Torricelli Ricardo Pablo Javier Erazo
Hospital Luis Calvo Mackenna, Provencia, Santiago, Chile.
Clinica Alemana, Vitacura, Santiago, Chile.
Arq Neuropsiquiatr. 2017 Apr;75(4):248-254. doi: 10.1590/0004-282X20170026.

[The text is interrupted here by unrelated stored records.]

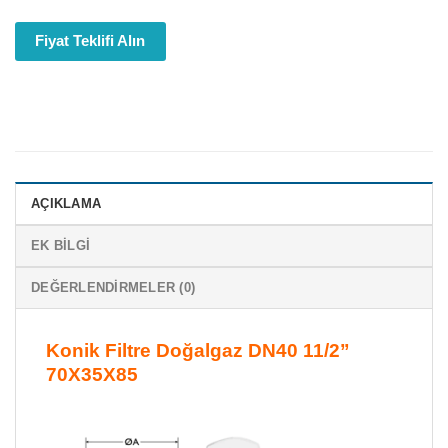
Fiyat Teklifi Alın
AÇIKLAMA
EK BILGI
DEĞERLENDIRMELER (0)
Konik Filtre Doğalgaz DN40 11/2”
70X35X85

Acute muscle weakness in children is a pediatric emergency. During the diagnostic approach, it is crucial to obtain a detailed case history, including: onset of weakness, history of associated febrile states, ingestion of toxic substances/toxins, immunizations, and family history. Neurological examination must be meticulous as well. In this review, we describe the most common diseases related to acute muscle weakness, grouped into the site of origin (from the upper motor neuron to the motor unit). Early detection of hyperCKemia may lead to a myositis diagnosis, and hypokalemia points to the diagnosis of periodic paralysis. Ophthalmoparesis, ptosis and bulbar signs are suggestive of myasthenia gravis or botulism. Distal weakness and hyporeflexia are clinical features of Guillain-Barré syndrome, the most frequent cause of acute muscle weakness. If all studies are normal, a psychogenic cause should be considered. Finding the etiology of acute muscle weakness is essential to execute treatment in a timely manner, improving the prognosis of affected children.
儿童急性肌无力是一种儿科急症。在诊断过程中,获取详细的病史至关重要,包括:肌无力的发作情况、相关发热状态史、有毒物质/毒素摄入史、免疫接种史及家族史。神经系统检查也必须细致入微。在本综述中,我们描述了与急性肌无力相关的最常见疾病,按起源部位(从上运动神经元到运动单位)进行分类。早期发现高肌酸激酶血症可能提示肌炎诊断,低钾血症则指向周期性麻痹的诊断。眼肌麻痹、上睑下垂和延髓体征提示重症肌无力或肉毒中毒。远端肌无力和反射减退是吉兰 - 巴雷综合征的临床特征,吉兰 - 巴雷综合征是急性肌无力最常见的病因。如果所有检查均正常,则应考虑精神性病因。找到急性肌无力的病因对于及时进行治疗、改善患病儿童的预后至关重要。